One question that has never been satisfactorily answered by this series is why do they hate us so much?. I understand it’s to give the show a Bible level mythological theme to hang from, but still, why not just go off on their own and leave us (humanity) behind? Having watched Caprica and the story of the teenage girl who plays a role in the creation of autonomous artificial intelligence in the Cylons, I am still seeking a satisfying answer to this query. Are we supposed to think the Cylon’s hatred of us is part of their DNA because a teenage girl had a frakked up relationship with her parents that leads to all this destruction and war? That notion strikes me as a little silly.

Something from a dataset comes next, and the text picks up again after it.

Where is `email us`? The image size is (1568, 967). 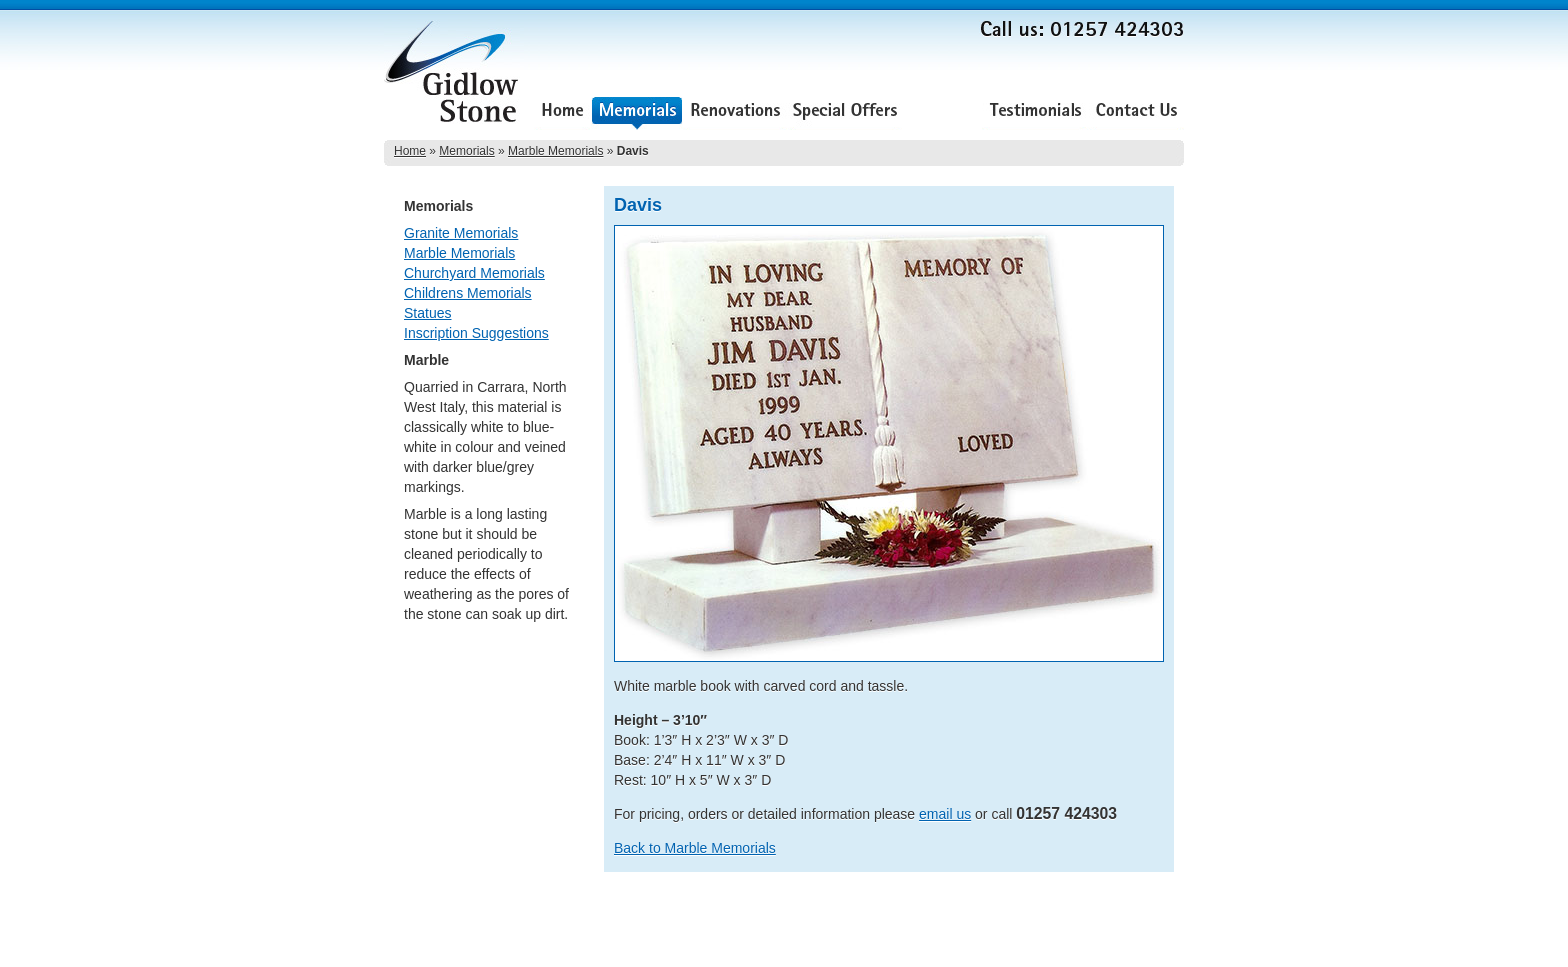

Caprica (2010-2011), of course, was the short-lived spinoff prequel to The Battlestar Galactica reboot that was an odd blend of Ronald D. Moore heavy-handed style of melodrama. It was about a dysfunctional family, the Greystones, that were the face of an industrial empire that first created the Cylon prototypes, that later came back as the mortal enemies of the humans that created them.
Also, the series dwelt on the early life of a young William Adama who of course later became one the only serving admirals of the surviving humans military in its desperate fight for survival against the Cylons, this aspect of the series introduced a sort of gritty tale reminiscent of The Godfather series of stories by Mario Puzo. Framed by the conflict between the Adamas and the Graystones over the resurrection of loved ones lost in an act of terrorism, the series was meant to explore ethical implications of advances in artificial intelligence and robotics.

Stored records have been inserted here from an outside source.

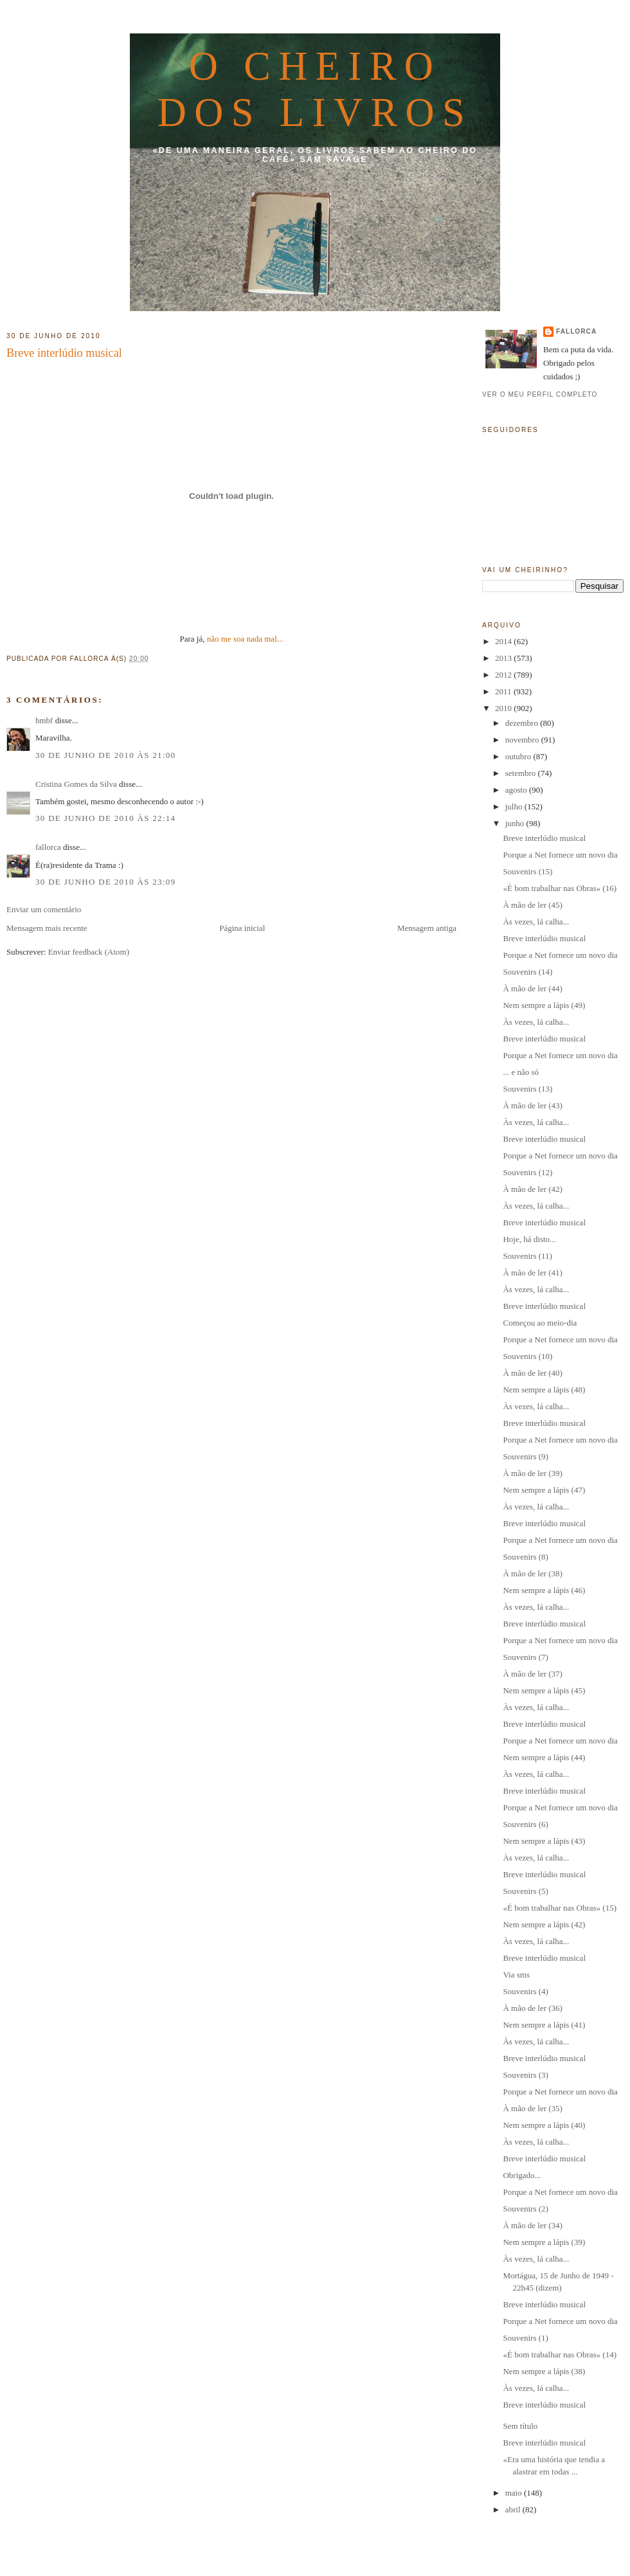  I want to click on À mão de ler (41), so click(532, 1272).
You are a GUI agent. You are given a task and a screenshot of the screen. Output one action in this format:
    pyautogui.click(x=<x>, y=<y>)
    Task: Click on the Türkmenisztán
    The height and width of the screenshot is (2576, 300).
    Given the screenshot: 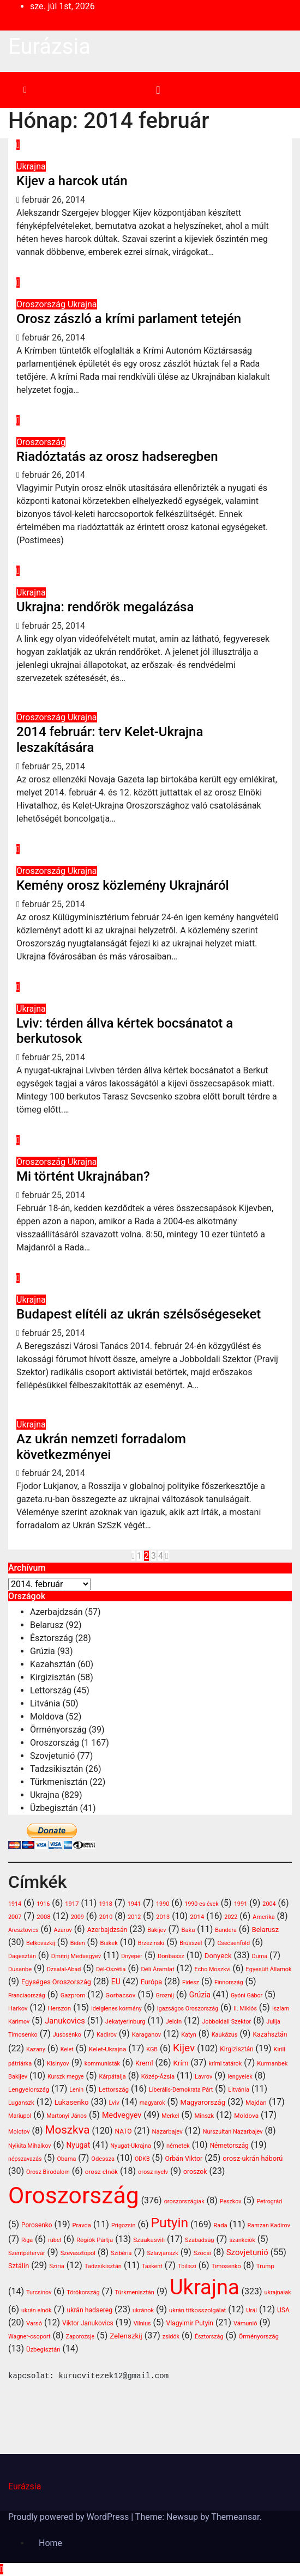 What is the action you would take?
    pyautogui.click(x=58, y=1782)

In addition to its focus on the two families, the series also had some additional tropes that included a virtual playground, popular with young people, used for hedonistic purposes and role playing. Throw in the virtual mind of his dead daughter, recreated by Greystone, that somehow ends up inside one of the first Cylon prototypes, and some other stuff about a religious cult, and you have a real strange mix of a show.
So that brings us back to my original question what make the series such an enduring phenomenon? Probably part of it is the primal archetype of its portrayal of war, a theme so deeply ingrained in our collective psyche and DNA it is an inescapable part of the human experience. The stories of heroism, adventure, honor, and betrayal, conflict and cowardice are an integral part of who we are, proven by the ancient myths that tell the story of our time on this planet. As far as the remake goes, part of its success can be attributed to it being simply the perfect time to revisit a story of this kind. Add to that it, its fun, good science fiction, and was very well done, and you have a pop culture iconic event.
I am wondering when we will hear from this series again, and in what form. It has already given birth to the remake, Caprica, and nearly Blood and Chrome also. I don’t think we have heard the last of this series. Something along the lines of a live action Gundam type approach might be fun. Look for it sometime in the future, maybe on tv, in a movie, or right here on earth in our future reality. If that happens we’re frakked.